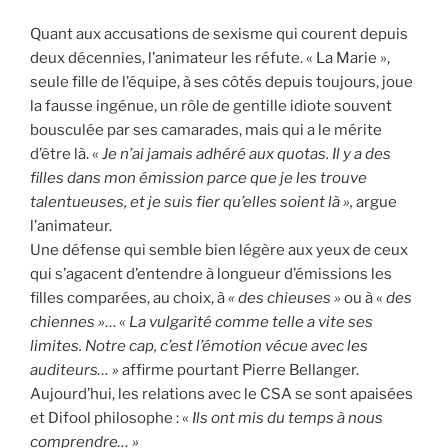
Quant aux accusations de sexisme qui courent depuis
deux décennies, l’animateur les réfute. « La Marie »,
seule fille de l’équipe, à ses côtés depuis toujours, joue
la fausse ingénue, un rôle de gentille idiote souvent
bousculée par ses camarades, mais qui a le mérite
d’être là. «
Je n’ai jamais adhéré aux quotas. Il y a des
filles dans mon émission parce que je les trouve
talentueuses, et je suis fier qu’elles soient là »,
argue
l’animateur.
Une défense qui semble bien légère aux yeux de ceux
qui s’agacent d’entendre à longueur d’émissions les
filles comparées, au choix, à
« des chieuses »
ou à «
des
chiennes »
… «
La vulgarité comme telle a vite ses
limites. Notre cap, c’est l’émotion vécue avec les
auditeurs… »
affirme pourtant Pierre Bellanger.
Aujourd’hui, les relations avec le CSA se sont apaisées
et Difool philosophe : «
Ils ont mis du temps à nous
comprendre… »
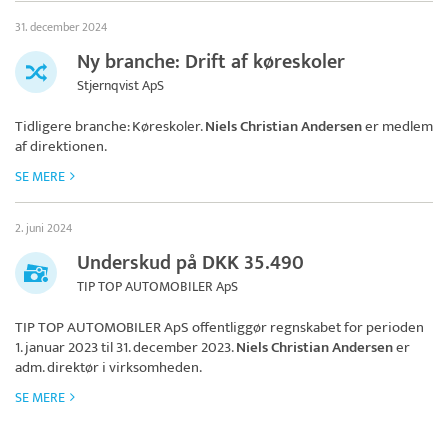
31. december 2024
Ny branche: Drift af køreskoler
Stjernqvist ApS
Tidligere branche: Køreskoler.
Niels Christian Andersen
er medlem
af direktionen.
SE MERE
2. juni 2024
Underskud på DKK 35.490
TIP TOP AUTOMOBILER ApS
TIP TOP AUTOMOBILER ApS
offentliggør regnskabet for perioden
1. januar 2023 til 31. december 2023.
Niels Christian Andersen
er
adm. direktør i virksomheden.
SE MERE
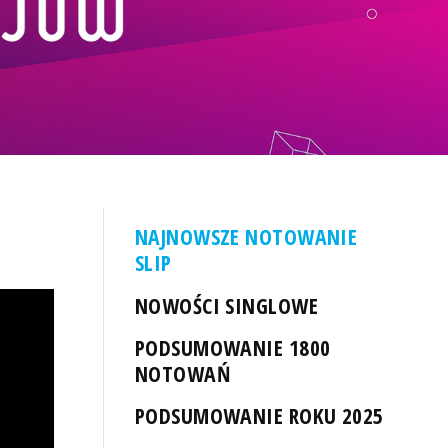
NAJNOWSZE NOTOWANIE
SLIP
NOWOŚCI SINGLOWE
PODSUMOWANIE 1800
NOTOWAŃ
PODSUMOWANIE ROKU 2025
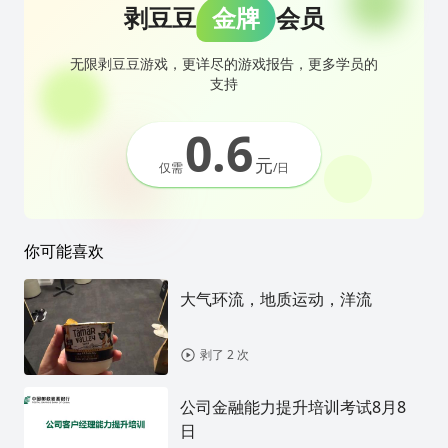
剥豆豆
金牌
会员
无限剥豆豆游戏，更详尽的游戏报告，更多学员的
支持
0.6
元
仅需
/日
你可能喜欢
大气环流，地质运动，洋流
剥了 2 次
公司金融能力提升培训考试8月8
日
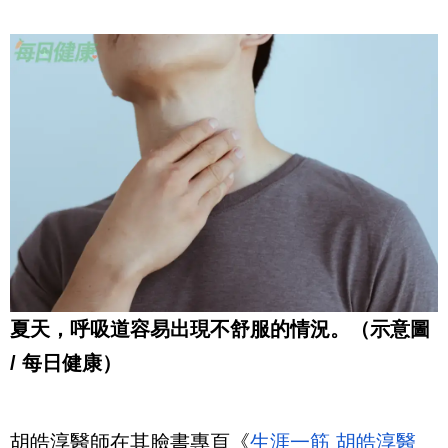
夏天，呼吸道容易出現不舒服的情況。（示意圖
/ 每日健康）
胡皓淳醫師在其臉書專頁《
生涯一筋 胡皓淳醫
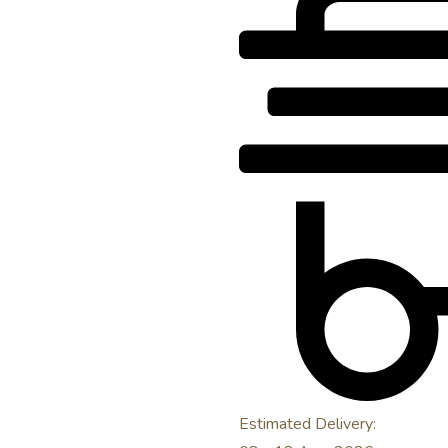
Estimated Delivery:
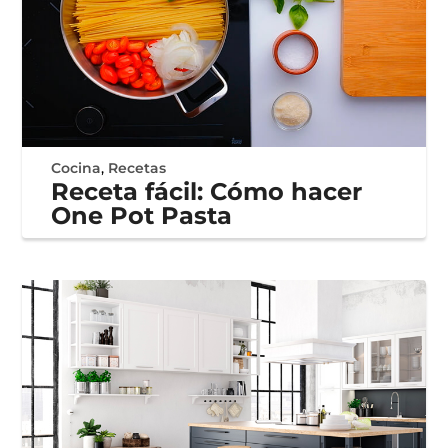
Cocina
,
Recetas
Receta fácil: Cómo hacer
One Pot Pasta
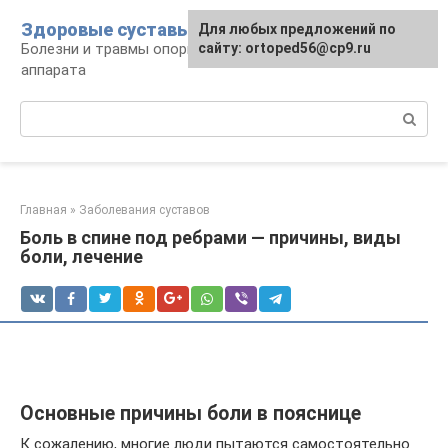
Перейти
Здоровые суставы
Для любых предложений по
к
Болезни и травмы опорно-двигательного
сайту: ortoped56@cp9.ru
контенту
аппарата
Поиск:
Главная
»
Заболевания суставов
Боль в спине под ребрами — причины, виды
боли, лечение
Основные причины боли в пояснице
К сожалению, многие люди пытаются самостоятельно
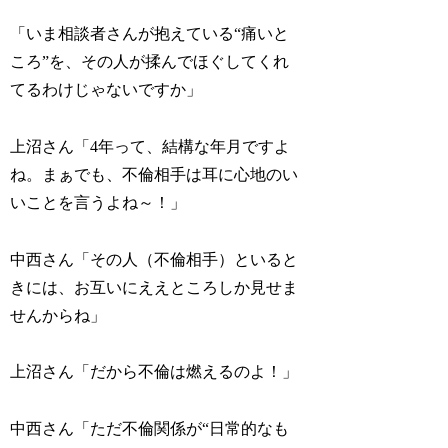
「いま相談者さんが抱えている“痛いと
ころ”を、その人が揉んでほぐしてくれ
てるわけじゃないですか」
上沼さん「4年って、結構な年月ですよ
ね。まぁでも、不倫相手は耳に心地のい
いことを言うよね～！」
中西さん「その人（不倫相手）といると
きには、お互いにええところしか見せま
せんからね」
上沼さん「だから不倫は燃えるのよ！」
中西さん「ただ不倫関係が“日常的なも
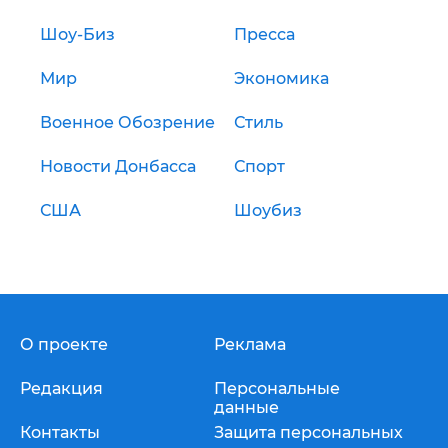
Шоу-Биз
Пресса
Мир
Экономика
Военное Обозрение
Стиль
Новости Донбасса
Спорт
США
Шоубиз
О проекте
Реклама
Редакция
Персональные
данные
Контакты
Защита персональных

## Try it
From the entries above, copy out every line where the string "animateur" appears.

## Task response
deux décennies, l’animateur les réfute. « La Marie »,
l’animateur.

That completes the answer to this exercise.